→ Work required
From the material below, list every line containing "Koweït".

[Opening Data supplied section]

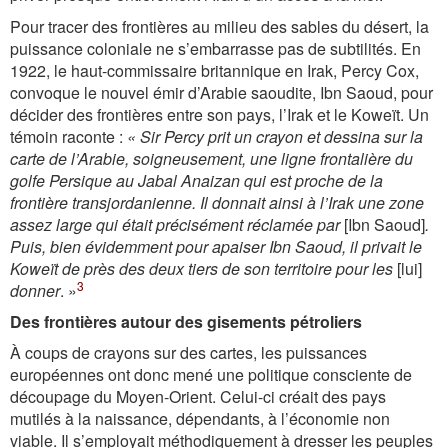
Pour tracer des frontières au milieu des sables du désert, la
puissance coloniale ne s’embarrasse pas de subtilités. En
1922, le haut-commissaire britannique en Irak, Percy Cox,
convoque le nouvel émir d’Arabie saoudite, Ibn Saoud, pour
décider des frontières entre son pays, l’Irak et le Koweït. Un
témoin raconte :
« Sir Percy prit un crayon et dessina sur la
carte de l’Arabie, soigneusement, une ligne frontalière du
golfe Persique au Jabal Anaizan qui est proche de la
frontière transjordanienne. Il donnait ainsi à l’Irak une zone
assez large qui était précisément réclamée par
[Ibn Saoud]
.
Puis, bien évidemment pour apaiser Ibn Saoud, il privait le
Koweït de près des deux tiers de son territoire pour les
[lui]
3
donner
. »
Des frontières autour des gisements pétroliers
À coups de crayons sur des cartes, les puissances
européennes ont donc mené une politique consciente de
découpage du Moyen-Orient. Celui-ci créait des pays
mutilés à la naissance, dépendants, à l’économie non
viable. Il s’employait méthodiquement à dresser les peuples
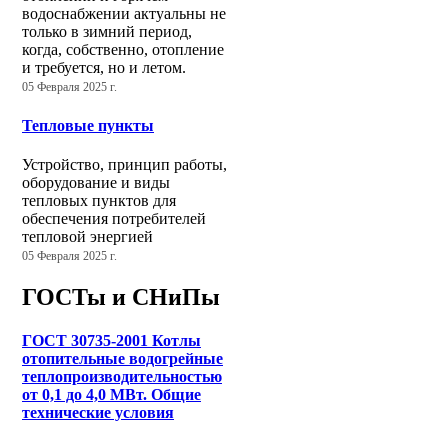
водоснабжении актуальны не
только в зимний период,
когда, собственно, отопление
и требуется, но и летом.
05 Февраля 2025 г.
Тепловые пункты
Устройство, принцип работы,
оборудование и виды
тепловых пунктов для
обеспечения потребителей
тепловой энергией
05 Февраля 2025 г.
ГОСТы и СНиПы
ГОСТ 30735-2001 Котлы
отопительные водогрейные
теплопроизводительностью
от 0,1 до 4,0 МВт. Общие
технические условия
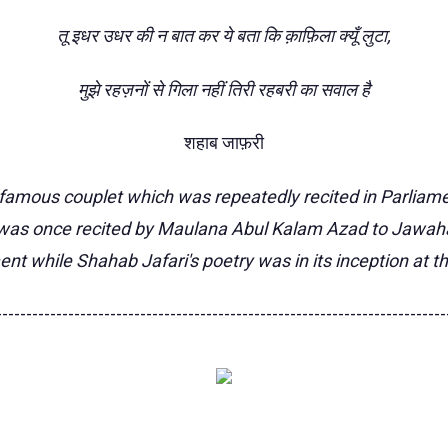
तू इधर उधर की न बात कर ये बता कि क़ाफ़िला क्यूँ लुटा,
मुझे रहज़नों से गिला नहीं तिरी रहबरी का सवाल है
शहाब जाफ़री
famous couplet which was repeatedly recited in Parliament
 was once recited by Maulana Abul Kalam Azad to Jawaha
ent while Shahab Jafari's poetry was in its inception at th
---------------------------------------------------------------------------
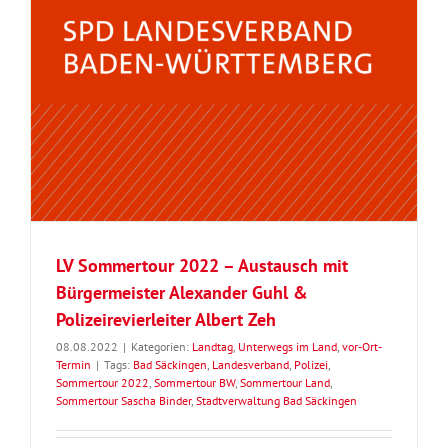
LV Sommertour 2022 – Austausch mit
Bürgermeister Alexander Guhl &
Polizeirevierleiter Albert Zeh
08.08.2022
|
Kategorien:
Landtag
,
Unterwegs im Land
,
vor-Ort-
Termin
|
Tags:
Bad Säckingen
,
Landesverband
,
Polizei
,
Sommertour 2022
,
Sommertour BW
,
Sommertour Land
,
Sommertour Sascha Binder
,
Stadtverwaltung Bad Säckingen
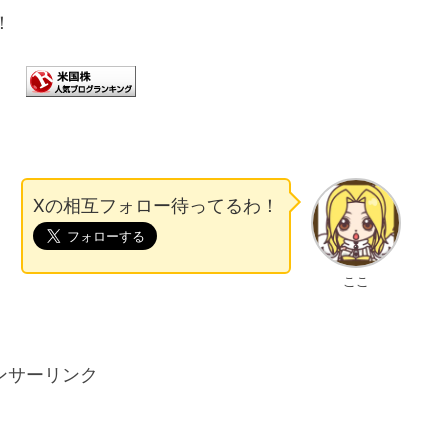
！
Xの相互フォロー待ってるわ！
ここ
ンサーリンク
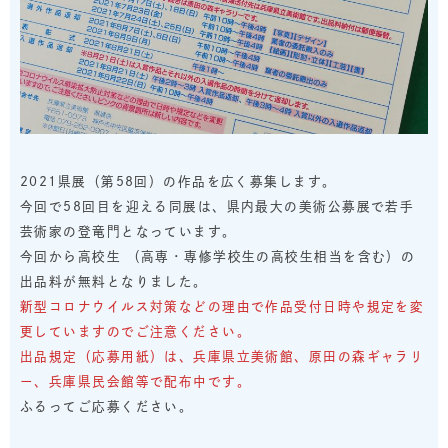
2021県展（第58回）の作品を広く募集します。
今回で58回目を迎える同展は、県内最大の美術公募展で若手
芸術家の登竜門となっています。
今回から高校生 （高専・専修学校生の高校生相当を含む）の
出品料が無料となりました。
新型コロナウイルス対策などの理由で作品受付日時や規定を変
更していますのでご注意ください。
出品規定（応募用紙）は、兵庫県立美術館、原田の森ギャラリ
ー、兵庫県民会館等で配布中です。
ふるってご応募ください。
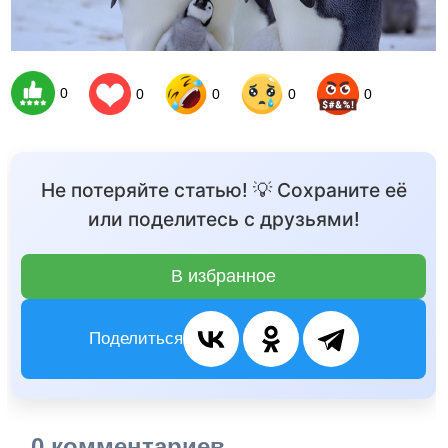
0
0
0
0
0
Не потеряйте статью! 💡 Сохраните её
или поделитесь с друзьями!
В избранное
Поделиться
0 комментариев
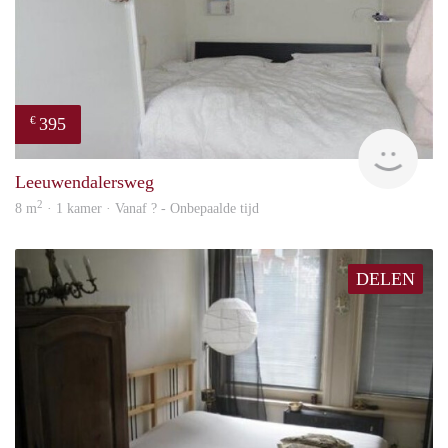
395
€
finde
Leeuwendalersweg
2
8 m
· 1 kamer · Vanaf ? - Onbepaalde tijd
DELEN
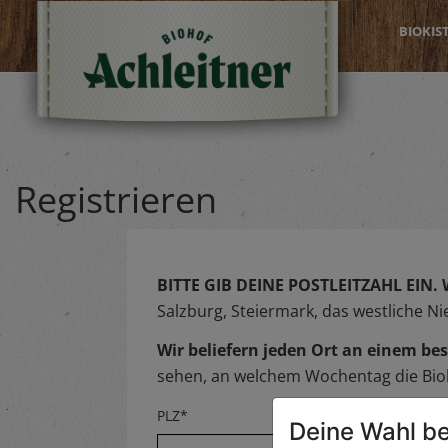
BIOKIS
Registrieren
BITTE GIB DEINE POSTLEITZAHL EIN.
Salzburg, Steiermark, das westliche N
Wir beliefern jeden Ort an einem 
sehen, an welchem Wochentag die Biok
PLZ*
Deine Wahl be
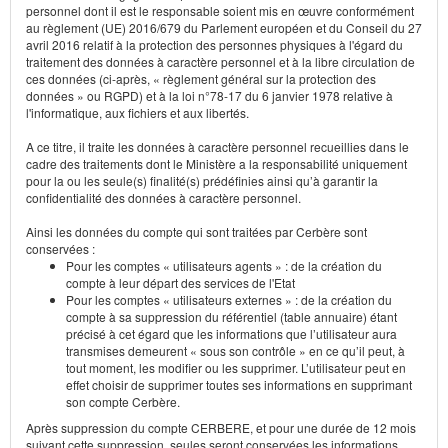
personnel dont il est le responsable soient mis en œuvre conformément
au règlement (UE) 2016/679 du Parlement européen et du Conseil du 27
avril 2016 relatif à la protection des personnes physiques à l'égard du
traitement des données à caractère personnel et à la libre circulation de
ces données (ci-après, « règlement général sur la protection des
données » ou RGPD) et à la loi n°78-17 du 6 janvier 1978 relative à
l'informatique, aux fichiers et aux libertés.
A ce titre, il traite les données à caractère personnel recueillies dans le
cadre des traitements dont le Ministère a la responsabilité uniquement
pour la ou les seule(s) finalité(s) prédéfinies ainsi qu’à garantir la
confidentialité des données à caractère personnel.
Ainsi les données du compte qui sont traitées par Cerbère sont
conservées :
Pour les comptes « utilisateurs agents » : de la création du
compte à leur départ des services de l'Etat
Pour les comptes « utilisateurs externes » : de la création du
compte à sa suppression du référentiel (table annuaire) étant
précisé à cet égard que les informations que l’utilisateur aura
transmises demeurent « sous son contrôle » en ce qu’il peut, à
tout moment, les modifier ou les supprimer. L’utilisateur peut en
effet choisir de supprimer toutes ses informations en supprimant
son compte Cerbère.
Après suppression du compte CERBERE, et pour une durée de 12 mois
suivant cette suppression, seules seront conservées les informations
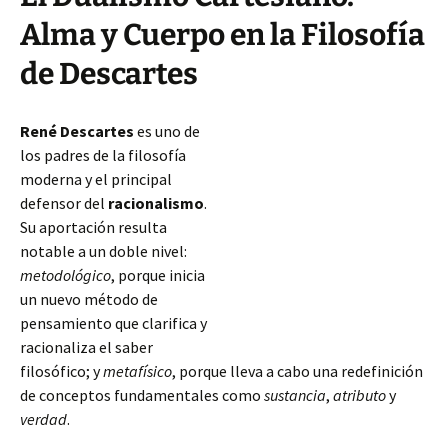
Alma y Cuerpo en la Filosofía
de Descartes
René Descartes
es uno de
los padres de la filosofía
moderna y el principal
defensor del
racionalismo
.
Su aportación resulta
notable a un doble nivel:
metodológico
, porque inicia
un nuevo método de
pensamiento que clarifica y
racionaliza el saber
filosófico; y
metafísico
, porque lleva a cabo una redefinición
de conceptos fundamentales como
sustancia
,
atributo
y
verdad
.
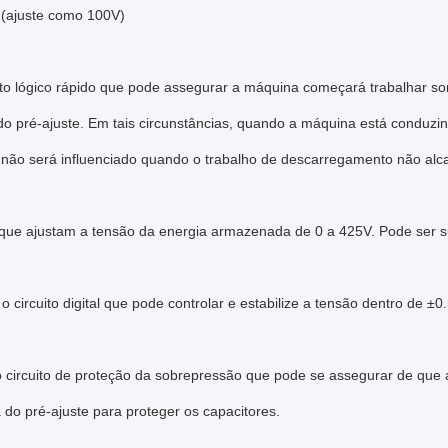
 (ajuste como 100V)
ito lógico rápido que pode assegurar a máquina começará trabalhar 
o pré-ajuste. Em tais circunstâncias, quando a máquina está conduzind
 não será influenciado quando o trabalho de descarregamento não alc
 que ajustam a tensão da energia armazenada de 0 a 425V. Pode ser s
 o circuito digital que pode controlar e estabilize a tensão dentro de ±0
 circuito de proteção da sobrepressão que pode se assegurar de que
do pré-ajuste para proteger os capacitores.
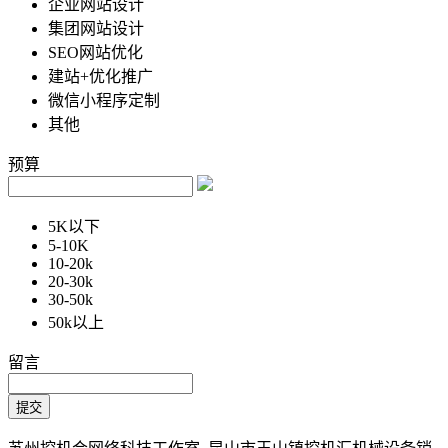
企业网站设计
集团网站设计
SEO网站优化
建站+优化推广
微信小程序定制
其他
预算
5K以下
5-10K
10-20k
20-30k
30-50k
50k以上
留言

[Closing Data supplied section]

→ Result
décider des frontières entre son pays, l’Irak et le Koweït. Un
Koweït de près des deux tiers de son territoire pour les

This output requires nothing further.